My favorite part of Legian, in an unsurprising and moody turn of events, is a nameless, quiet back street that snakes through temples and homes, squeezing past high rise condos and trash heaps alike. The noise from the busy roads fade behind me in almost an instant, motor bikes and “Hello darling!”s swallowed up by walls almost as old as the women that sell bracelets on the beach. Solid, grey bricked walls let flowering bushes and laundry lines peek over the top. Down these narrow byways, it’s so quiet that the sound of my cheap flip flops flapping along creates a disturbance. I am so clearly an outsider in this silent world. I try to tiptoe past gates in the wall, behind which women and chickens and motor bikes are perched, watching me pass with questioning glances. Silly tourist. You don’t understand. Go back to the shops full of bumper stickers and the clubs and the mojitos and the surfers. There is nothing here for you. We are not a museum or a zoo. These are our lives.
I feel intrusive. Their private lives peek through the heavy brick walls, their children’s deep eyes watch me unflinchingly. I think that the streets and houses and temples fit together like Tetris pieces, then wonder if they’ve ever heard of the game. I keep walking down the jagged path, too far now to turn back. The heat and the silence combine into one entity, sitting on my back, my only wandering companion. The little stone pathway would be beautiful if it lacked the signs of the developed world: water bottles and plastic bags litter the corners, as if to say “Remember? You did this. Remember? You are a blight here. Dirty. Blemish.” And I am. Earlier, in the night, I had probably drunkenly accepted a ride on a motorbike through this very street, whooping and squealing in what I hoped was an attractive way so the man driving the motorbike would sleep with me later. I must have been intently focused on the wind in my hair, on my hands on his chest and hips, I wouldn’t have seen the Tetris street hugging homes so close. Kissing the banks of filthy streams. We must have broken the silence long before I had the chance to notice.
But at midday, I carry my silent passenger, steaming and weighing down on me like a child getting a piggy back ride. It whispers in my ear: stranger. A title I fully feel I embody: a strange girl in a strange land, doing the strangest thing. Walking alone down the quietest street, asking questions with my eyes. Drinking in intricate, tiny temples in all their detail. Giving each statue and stone a hard stare, committing them to memory. Deities whose names I didn’t know stared back at me. The sun followed me closely, seeping through my thin cotton romper and sucking moisture out of pores I didn’t know I had.
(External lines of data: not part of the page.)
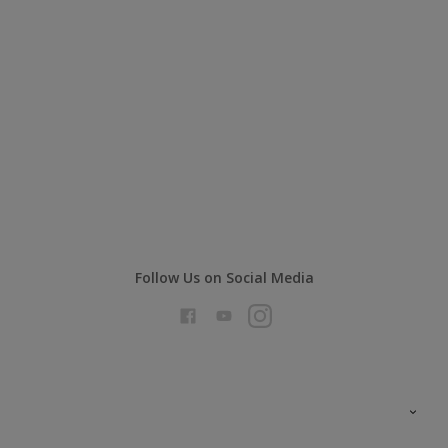
Follow Us on Social Media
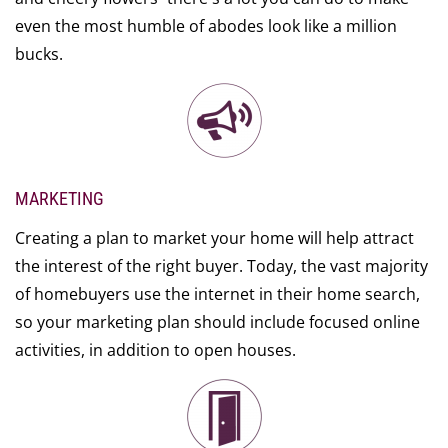
even the most humble of abodes look like a million
bucks.
MARKETING
Creating a plan to market your home will help attract
the interest of the right buyer. Today, the vast majority
of homebuyers use the internet in their home search,
so your marketing plan should include focused online
activities, in addition to open houses.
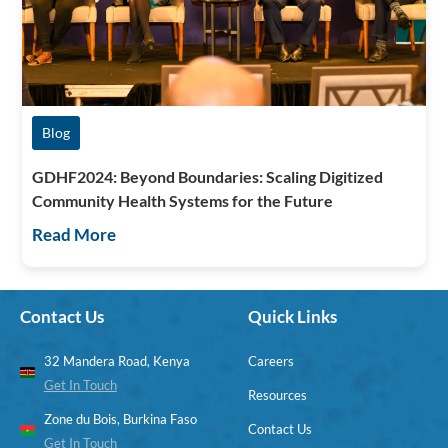
Blog
GDHF2024: Beyond Boundaries: Scaling Digitized
Community Health Systems for the Future
Read More
Contact Us
Quick Links
32 Mandera Road, Kenya
Careers
Get In Touch
Resources
Zone du Bois, Burkina Faso
Contact Us
Get In Touch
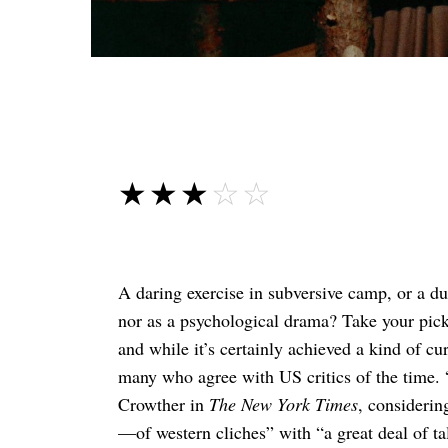
☆☆☆☆☆
★★★★★
A daring exercise in subversive camp, or a du
nor as a psychological drama? Take your pic
and while it’s certainly achieved a kind of cur
many who agree with US critics of the time. “
Crowther in
The New York Times
, considerin
—of western cliches” with “a great deal of ta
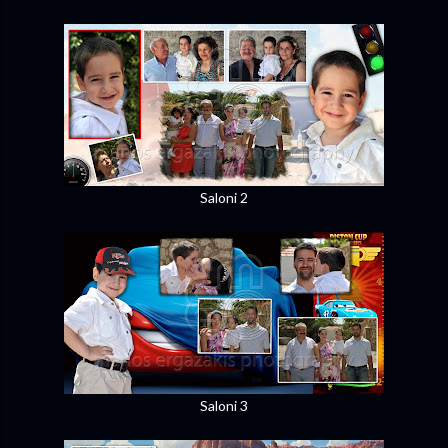
Saloni 2
Saloni 3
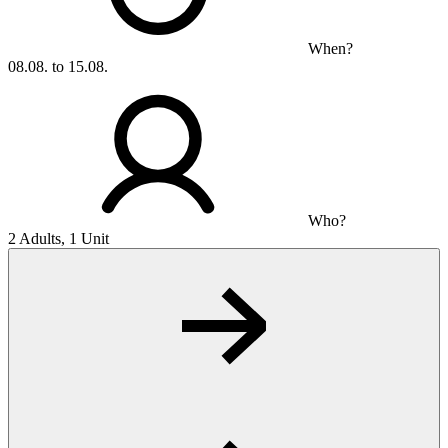
When?
08.08. to 15.08.
Who?
2 Adults, 1 Unit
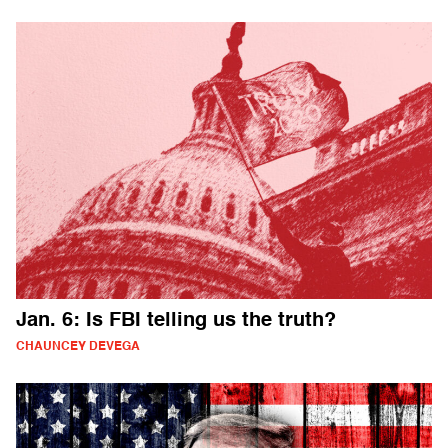
Jan. 6: Is FBI telling us the truth?
CHAUNCEY DEVEGA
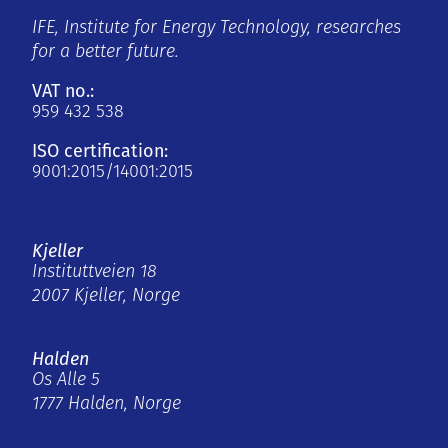
IFE, Institute for Energy Technology, researches
for a better future.
VAT no.:
959 432 538
ISO certification:
9001:2015/14001:2015
Kjeller
Instituttveien 18
2007 Kjeller, Norge
Halden
Os Alle 5
1777 Halden, Norge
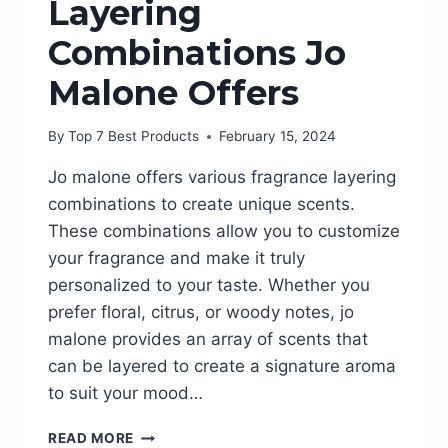
Layering
Combinations Jo
Malone Offers
By
Top 7 Best Products
February 15, 2024
Jo malone offers various fragrance layering
combinations to create unique scents.
These combinations allow you to customize
your fragrance and make it truly
personalized to your taste. Whether you
prefer floral, citrus, or woody notes, jo
malone provides an array of scents that
can be layered to create a signature aroma
to suit your mood…
DISCOVER
READ MORE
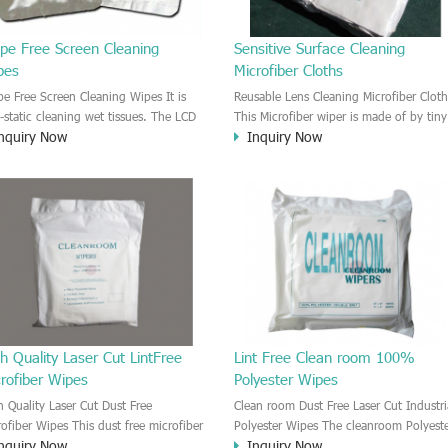
ipe Free Screen Cleaning
Sensitive Surface Cleaning
pes
Microfiber Cloths
ipe Free Screen Cleaning Wipes It is
Reusable Lens Cleaning Microfiber Cloth
i-static cleaning wet tissues. The LCD
This Microfiber wiper is made of by tiny
nquiry Now
Inquiry Now
 LED screen will be Anti-static after
micro fiber. It is a nice clean room wipe
ying. It is lint free wipes. No residue
Very good absorbency and Strong
particles after cleaning.
detergency. The microfiber material is
very soft. It is good for cleaning all
kinds of lens, glass, mirror surface,
sensitive surface without any scratching
h Quality Laser Cut LintFree
Lint Free Clean room 100%
rofiber Wipes
Polyester Wipes
h Quality Laser Cut Dust Free
Clean room Dust Free Laser Cut Industri
rofiber Wipes This dust free microfiber
Polyester Wipes The cleanroom Polyest
nquiry Now
Inquiry Now
es can be used to clean sensitive
wiper is made by the 100% polyester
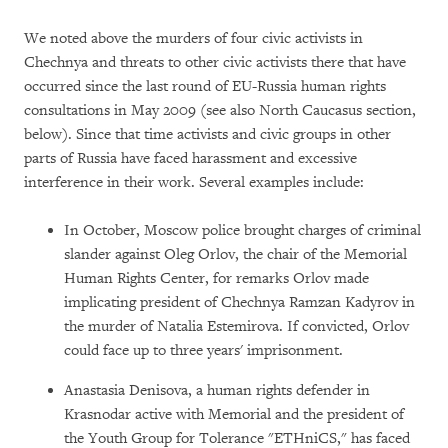
We noted above the murders of four civic activists in
Chechnya and threats to other civic activists there that have
occurred since the last round of EU-Russia human rights
consultations in May 2009 (see also North Caucasus section,
below). Since that time activists and civic groups in other
parts of Russia have faced harassment and excessive
interference in their work. Several examples include:
In October, Moscow police brought charges of criminal
slander against Oleg Orlov, the chair of the Memorial
Human Rights Center, for remarks Orlov made
implicating president of Chechnya Ramzan Kadyrov in
the murder of Natalia Estemirova. If convicted, Orlov
could face up to three years' imprisonment.
Anastasia Denisova, a human rights defender in
Krasnodar active with Memorial and the president of
the Youth Group for Tolerance "ETHniCS," has faced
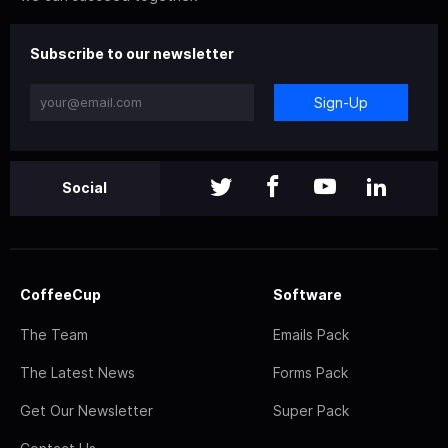
Subscribe to our newsletter
Sign-Up
Social
CoffeeCup
Software
The Team
Emails Pack
The Latest News
Forms Pack
Get Our Newsletter
Super Pack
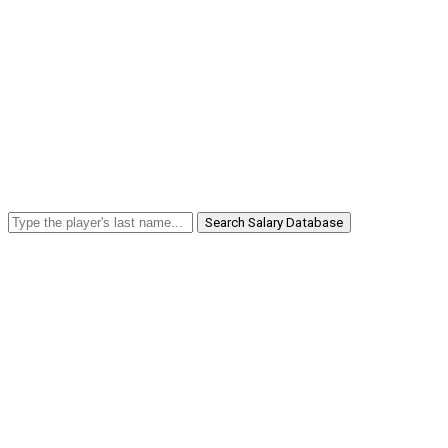
Search Salary Database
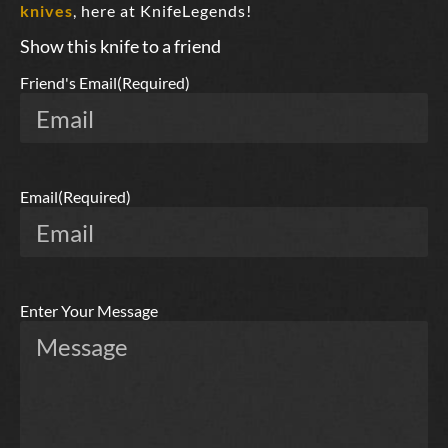
knives
, here at KnifeLegends!
Show this knife to a friend
Friend's Email
(Required)
Email
(Required)
Enter Your Message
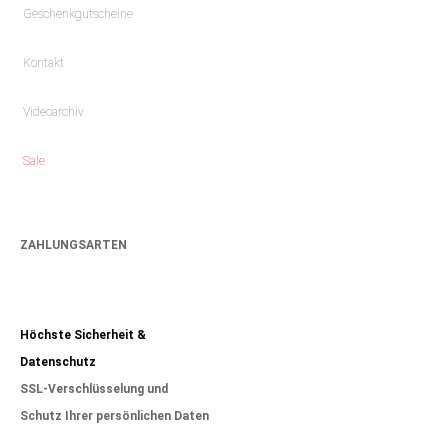
Geschenkgutscheine
Kontakt
Videoarchiv
Sale
ZAHLUNGSARTEN
Höchste Sicherheit &
Datenschutz
SSL-Verschlüsselung und
Schutz Ihrer persönlichen Daten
Then, faintly in the distance, I hear the rumble of traffic twist its way down the narrow street. I am approaching another main road. It’s time to say goodbye to silence, to shake it off and join other tourists marching along the sidewalk, sidestepping the merchants and beggars and street dogs, looking for something specific, following their phones to alcohol and friends. I take a peek behind me, back towards the stolen quiet and the maze of the quietest street. Then I step back into the noise, a place where someone like me belongs, is welcome. “Yes?” Ask the motorbike drivers. “Come, cheap prices, half price,” invite the shopkeepers. Club music echoes and mixes together from open air bars, traffic hums its reassurance. Humanity. Civilization. We have what you need. We need you. Buy something. Go somewhere. I breathe in, and the silence is gone.